Climate Roulette

How will America’s biodiversity hotspot — the state of California — fare as the climate changes? Not great, according to a new paper in the peer-reviewed online journal PLoS One. Its findings have implications for plant conservation that are guaranteed to raise a few eyebrows. 

The paper was the buzz among botanists at the annual conference of the American Public Garden Association in Pasadena a couple of weeks ago. California’s diverse and distinctive flora faces a potential “collapse,” David Ackerly, an ecologist at UC Berkeley and the senior author of the paper, told the LA Times. “As the climate changes, many of these plants will have no place to go.” 

California has roughly a quarter of all native plant species in the U.S. Forty percent of the state’s native plants, or 2,387 species, are found nowhere else in the world, from the towering coast redwoods to the tiny Laguna Beach dudleya. Under the worst-case scenario examined in the paper, 66 percent of all species unique to California would suffer more than an 80 percent decrease in range. 

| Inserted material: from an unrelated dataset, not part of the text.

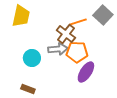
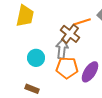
gray arrow: (58, 49) -> (62, 49), turned -78
orange pentagon: (77, 52) -> (67, 68), moved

In a hundred years, the Golden State could look a lot different than it does today. Because California has such varied terrain, climate change could cause species to move in different directions. Most plants, including the redwoods, will be forced to shift northwards and towards the coast. But in the Cascade Ranges and the Sierra Nevada, species seeking higher elevations will have to move south. Plants of Northern Baja will migrate into San Diego County, while the Central Valley could become the preferred habitat for plants of the Sonoran Desert. And what about Orange County and LA? According to another one of the authors quoted in the Times, they could become a land of “desert plants similar to those in Nevada and Arizona, but more likely unpleasant agricultural weeds.” And this all assumes the plants will be able to migrate — no easy task, given that many will have to leapfrog the endless housing subdivisions, freeways, and other development that have tattered their habitats.

The authors advocate measures that would make plant conservation, already a difficult undertaking, even more complicated. For example, they favor efforts to preserve areas where species at risk from climate change are most likely to persist in the future. Most controversial of all, they suggest that “species dispersal” — also known as assisted migration, in which humans move other species to cooler places — will be essential to maintain biodiversity.